The Weekly Newsletter of MIT Linguistics

Visiting Members for Spring 2013

Following up on their introductions at the Departmental Lunch last week, Whamit! extends our warmest welcome to the new visiting members of the department for this semester.

Visiting Scholars

  • Heriberto Avelino (Max Planck Institute for Evolutionary Anthropology) His research investigates the phonotactics of complex nasals and nasal neutralization avoidance by examining a number of diverse languages which include in its repertoire pre-occluded nasals (DN) as in /tàlúgn/ ‘rooster’ (Nothern Pame, Otomanguean) and post-occluded nasals (ND) as in /ambo/ ‘to climb’ (Karitiana, Tupi).
  • Gary Thoms (University of Edinburgh) His research interests are in literary linguistics and syntax.

Postdoctorate Fellow

  • Martin Rohrmeier  is an Intelligence Initiative post-doctoral fellow whose research concerns music cognition and learning and the relation of musical structure to linguistic structure.  Martin studied philosophy, mathematics and musicology in Bonn, Germany, and completed his PhD in musicology in 2010, under the supervision of Dr.

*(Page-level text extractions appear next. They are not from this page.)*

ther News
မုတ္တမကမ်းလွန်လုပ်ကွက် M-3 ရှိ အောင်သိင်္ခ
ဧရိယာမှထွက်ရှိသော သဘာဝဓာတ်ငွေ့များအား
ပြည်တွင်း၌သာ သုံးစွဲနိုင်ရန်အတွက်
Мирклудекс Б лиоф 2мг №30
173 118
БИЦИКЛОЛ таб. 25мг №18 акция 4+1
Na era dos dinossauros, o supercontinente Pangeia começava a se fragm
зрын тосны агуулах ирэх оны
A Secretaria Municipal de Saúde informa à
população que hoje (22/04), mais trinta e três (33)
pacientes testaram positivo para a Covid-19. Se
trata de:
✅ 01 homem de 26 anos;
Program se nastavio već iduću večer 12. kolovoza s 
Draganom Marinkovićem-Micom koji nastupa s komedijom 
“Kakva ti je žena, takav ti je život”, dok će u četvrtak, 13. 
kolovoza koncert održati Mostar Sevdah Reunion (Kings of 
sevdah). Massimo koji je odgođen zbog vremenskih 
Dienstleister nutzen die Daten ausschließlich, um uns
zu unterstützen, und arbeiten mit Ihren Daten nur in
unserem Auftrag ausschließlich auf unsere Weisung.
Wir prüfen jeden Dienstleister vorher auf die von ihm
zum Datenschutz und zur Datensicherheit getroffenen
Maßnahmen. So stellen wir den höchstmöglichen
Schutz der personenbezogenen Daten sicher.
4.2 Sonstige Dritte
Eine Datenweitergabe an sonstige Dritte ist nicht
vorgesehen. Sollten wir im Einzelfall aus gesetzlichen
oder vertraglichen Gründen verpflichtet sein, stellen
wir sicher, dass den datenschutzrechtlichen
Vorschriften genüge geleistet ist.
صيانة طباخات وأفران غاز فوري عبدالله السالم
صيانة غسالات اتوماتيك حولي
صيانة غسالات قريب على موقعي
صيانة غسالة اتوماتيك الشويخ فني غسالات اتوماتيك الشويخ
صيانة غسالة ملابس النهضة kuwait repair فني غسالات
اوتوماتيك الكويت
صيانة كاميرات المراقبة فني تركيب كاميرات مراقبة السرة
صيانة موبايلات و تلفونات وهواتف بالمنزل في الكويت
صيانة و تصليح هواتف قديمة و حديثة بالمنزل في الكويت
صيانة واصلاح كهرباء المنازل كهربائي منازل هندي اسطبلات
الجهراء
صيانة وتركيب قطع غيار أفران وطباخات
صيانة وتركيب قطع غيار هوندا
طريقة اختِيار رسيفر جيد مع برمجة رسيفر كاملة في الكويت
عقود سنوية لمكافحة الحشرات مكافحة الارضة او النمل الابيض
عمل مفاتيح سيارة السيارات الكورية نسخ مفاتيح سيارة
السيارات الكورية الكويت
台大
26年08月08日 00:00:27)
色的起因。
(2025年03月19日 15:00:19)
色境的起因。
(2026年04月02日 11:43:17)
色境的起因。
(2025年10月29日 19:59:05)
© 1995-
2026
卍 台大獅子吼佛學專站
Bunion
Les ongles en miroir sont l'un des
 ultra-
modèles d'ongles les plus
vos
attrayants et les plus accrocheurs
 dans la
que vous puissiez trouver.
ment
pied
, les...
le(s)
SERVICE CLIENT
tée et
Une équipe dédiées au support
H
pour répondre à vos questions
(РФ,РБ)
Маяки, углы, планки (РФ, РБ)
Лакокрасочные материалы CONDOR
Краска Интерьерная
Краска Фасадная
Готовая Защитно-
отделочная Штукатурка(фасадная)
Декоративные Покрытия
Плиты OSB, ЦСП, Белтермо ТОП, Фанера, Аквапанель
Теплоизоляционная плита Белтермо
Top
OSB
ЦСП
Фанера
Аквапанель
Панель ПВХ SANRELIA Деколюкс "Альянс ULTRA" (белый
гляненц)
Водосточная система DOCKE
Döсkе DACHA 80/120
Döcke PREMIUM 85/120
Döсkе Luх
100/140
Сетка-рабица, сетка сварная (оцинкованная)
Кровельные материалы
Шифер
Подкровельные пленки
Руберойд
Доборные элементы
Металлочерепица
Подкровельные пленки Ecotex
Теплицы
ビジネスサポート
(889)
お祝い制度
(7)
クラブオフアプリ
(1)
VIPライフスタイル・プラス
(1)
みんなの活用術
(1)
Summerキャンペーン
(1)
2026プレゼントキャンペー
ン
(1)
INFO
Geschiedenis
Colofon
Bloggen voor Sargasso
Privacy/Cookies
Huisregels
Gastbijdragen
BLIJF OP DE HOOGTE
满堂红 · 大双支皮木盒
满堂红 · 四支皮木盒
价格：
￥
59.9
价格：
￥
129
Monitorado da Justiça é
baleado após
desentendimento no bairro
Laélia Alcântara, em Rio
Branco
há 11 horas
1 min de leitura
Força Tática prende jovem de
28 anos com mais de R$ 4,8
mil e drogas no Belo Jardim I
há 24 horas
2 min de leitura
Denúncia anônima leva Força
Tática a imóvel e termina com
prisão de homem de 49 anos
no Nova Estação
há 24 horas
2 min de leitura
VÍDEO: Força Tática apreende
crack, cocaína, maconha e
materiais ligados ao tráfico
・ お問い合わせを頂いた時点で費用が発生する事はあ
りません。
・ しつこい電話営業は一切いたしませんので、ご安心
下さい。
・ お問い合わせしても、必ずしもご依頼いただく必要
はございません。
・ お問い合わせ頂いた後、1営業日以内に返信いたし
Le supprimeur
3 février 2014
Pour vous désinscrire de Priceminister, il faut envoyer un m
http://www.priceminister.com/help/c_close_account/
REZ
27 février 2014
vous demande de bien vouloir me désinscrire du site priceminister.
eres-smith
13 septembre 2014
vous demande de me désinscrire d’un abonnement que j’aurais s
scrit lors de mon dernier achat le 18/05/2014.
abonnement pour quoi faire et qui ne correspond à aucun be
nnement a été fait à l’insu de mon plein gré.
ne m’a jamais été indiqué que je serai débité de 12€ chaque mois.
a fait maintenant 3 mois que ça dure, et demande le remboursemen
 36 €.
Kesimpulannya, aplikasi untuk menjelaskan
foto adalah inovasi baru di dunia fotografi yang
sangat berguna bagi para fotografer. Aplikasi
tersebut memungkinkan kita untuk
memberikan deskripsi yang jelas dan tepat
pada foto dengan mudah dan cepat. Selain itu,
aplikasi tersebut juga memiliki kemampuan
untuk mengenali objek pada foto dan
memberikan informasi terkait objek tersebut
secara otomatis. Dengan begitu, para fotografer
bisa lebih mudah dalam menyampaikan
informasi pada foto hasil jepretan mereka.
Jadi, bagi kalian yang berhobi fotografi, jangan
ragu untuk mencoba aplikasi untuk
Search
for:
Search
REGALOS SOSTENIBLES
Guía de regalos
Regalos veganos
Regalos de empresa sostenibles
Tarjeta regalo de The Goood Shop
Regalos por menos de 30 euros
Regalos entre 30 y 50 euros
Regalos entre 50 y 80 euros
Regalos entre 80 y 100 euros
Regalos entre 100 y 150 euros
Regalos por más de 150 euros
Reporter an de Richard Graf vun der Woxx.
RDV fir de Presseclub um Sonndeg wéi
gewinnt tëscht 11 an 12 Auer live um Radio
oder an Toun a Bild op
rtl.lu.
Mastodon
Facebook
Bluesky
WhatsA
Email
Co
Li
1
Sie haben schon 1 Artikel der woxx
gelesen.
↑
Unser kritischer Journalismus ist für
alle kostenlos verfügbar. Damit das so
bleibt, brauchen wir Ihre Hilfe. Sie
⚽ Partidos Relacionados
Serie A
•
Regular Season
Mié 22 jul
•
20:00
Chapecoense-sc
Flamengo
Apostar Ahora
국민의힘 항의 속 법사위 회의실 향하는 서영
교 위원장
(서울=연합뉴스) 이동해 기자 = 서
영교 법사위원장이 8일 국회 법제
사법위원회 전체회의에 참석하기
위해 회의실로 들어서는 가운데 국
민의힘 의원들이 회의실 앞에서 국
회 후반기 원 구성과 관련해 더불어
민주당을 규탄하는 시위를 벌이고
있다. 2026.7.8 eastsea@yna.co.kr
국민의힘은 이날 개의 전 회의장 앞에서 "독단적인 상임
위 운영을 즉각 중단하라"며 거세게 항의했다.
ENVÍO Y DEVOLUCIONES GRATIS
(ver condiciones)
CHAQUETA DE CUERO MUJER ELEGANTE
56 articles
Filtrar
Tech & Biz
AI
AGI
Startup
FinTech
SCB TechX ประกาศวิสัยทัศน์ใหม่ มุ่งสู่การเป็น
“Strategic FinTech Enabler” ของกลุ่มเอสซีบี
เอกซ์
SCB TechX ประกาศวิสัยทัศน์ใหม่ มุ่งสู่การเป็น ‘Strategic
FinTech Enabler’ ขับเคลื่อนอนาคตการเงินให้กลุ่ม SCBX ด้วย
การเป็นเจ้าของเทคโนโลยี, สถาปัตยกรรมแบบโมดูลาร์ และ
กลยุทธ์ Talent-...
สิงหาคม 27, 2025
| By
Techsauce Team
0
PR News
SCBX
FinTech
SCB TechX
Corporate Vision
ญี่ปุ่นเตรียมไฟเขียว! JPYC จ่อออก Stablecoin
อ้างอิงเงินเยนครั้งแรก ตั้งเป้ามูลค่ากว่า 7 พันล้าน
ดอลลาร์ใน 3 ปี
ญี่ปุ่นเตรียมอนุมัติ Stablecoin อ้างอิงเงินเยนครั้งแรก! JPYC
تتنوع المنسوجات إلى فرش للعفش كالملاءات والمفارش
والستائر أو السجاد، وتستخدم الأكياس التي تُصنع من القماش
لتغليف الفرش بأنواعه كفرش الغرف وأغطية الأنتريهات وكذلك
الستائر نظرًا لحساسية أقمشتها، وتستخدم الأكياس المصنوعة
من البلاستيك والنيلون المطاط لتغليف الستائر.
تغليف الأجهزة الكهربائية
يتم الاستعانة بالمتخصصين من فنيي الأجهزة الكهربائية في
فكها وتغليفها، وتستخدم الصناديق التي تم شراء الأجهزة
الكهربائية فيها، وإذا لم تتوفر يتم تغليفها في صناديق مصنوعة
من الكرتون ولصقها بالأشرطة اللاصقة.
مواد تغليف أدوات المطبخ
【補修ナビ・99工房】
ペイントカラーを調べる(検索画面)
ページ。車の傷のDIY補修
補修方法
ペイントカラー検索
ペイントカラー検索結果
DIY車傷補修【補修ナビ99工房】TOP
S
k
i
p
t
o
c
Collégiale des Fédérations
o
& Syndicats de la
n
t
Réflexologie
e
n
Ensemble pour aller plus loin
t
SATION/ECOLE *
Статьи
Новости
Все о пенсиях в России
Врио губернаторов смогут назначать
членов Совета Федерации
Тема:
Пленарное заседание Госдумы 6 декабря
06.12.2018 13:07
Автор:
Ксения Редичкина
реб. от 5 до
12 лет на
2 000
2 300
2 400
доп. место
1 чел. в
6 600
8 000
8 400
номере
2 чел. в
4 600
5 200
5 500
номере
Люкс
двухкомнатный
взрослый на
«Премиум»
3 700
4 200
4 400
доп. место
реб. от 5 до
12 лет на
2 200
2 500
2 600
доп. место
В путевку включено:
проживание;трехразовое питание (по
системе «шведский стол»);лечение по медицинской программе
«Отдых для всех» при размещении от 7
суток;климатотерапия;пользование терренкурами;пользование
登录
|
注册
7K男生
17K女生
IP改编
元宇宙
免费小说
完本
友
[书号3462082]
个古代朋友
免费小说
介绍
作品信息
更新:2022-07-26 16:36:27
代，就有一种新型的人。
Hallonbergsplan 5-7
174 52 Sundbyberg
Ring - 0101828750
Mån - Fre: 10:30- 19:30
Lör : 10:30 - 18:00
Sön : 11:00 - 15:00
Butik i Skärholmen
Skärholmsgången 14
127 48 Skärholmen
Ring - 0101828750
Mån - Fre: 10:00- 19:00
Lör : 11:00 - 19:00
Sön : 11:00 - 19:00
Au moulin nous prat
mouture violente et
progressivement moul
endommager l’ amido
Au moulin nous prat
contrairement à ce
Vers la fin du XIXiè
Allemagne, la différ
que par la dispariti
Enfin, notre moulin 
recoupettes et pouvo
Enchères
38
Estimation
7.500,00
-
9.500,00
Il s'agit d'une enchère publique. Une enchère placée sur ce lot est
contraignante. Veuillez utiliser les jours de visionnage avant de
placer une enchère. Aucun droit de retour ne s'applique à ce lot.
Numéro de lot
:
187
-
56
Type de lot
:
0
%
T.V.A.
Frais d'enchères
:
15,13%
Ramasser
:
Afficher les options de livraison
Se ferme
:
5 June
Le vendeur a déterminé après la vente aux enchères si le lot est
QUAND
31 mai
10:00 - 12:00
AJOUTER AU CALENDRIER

Ian Cross.  He has held a research internship with Microsoft Research in Cambridge, UK, and most recently has been a postdoctoral researcher working with Stefan Kölsch at the Free University of Berlin.  While in Berlin, Martin regularly improvised music for  showings of silent films (and he has many other musical talents as well).

Visiting Students

  • Maria (Malu) Luisa de Andrade Freitas (University of Campinas) Her research studies person hierarchy phenomena in two native South American languages: Guaraní (Tupí-Guaraní) and Ikpeng (Carib family).
  • Moreno Mitrović (University of Cambridge, Jesus College) His research is on the syntax and semantics of coordinate construction in Indo-European.
  • Tomislav Socanac (University of Geneva) He is part of a research project that aims to account for the cross-linguistic properties of the subjunctive mood category.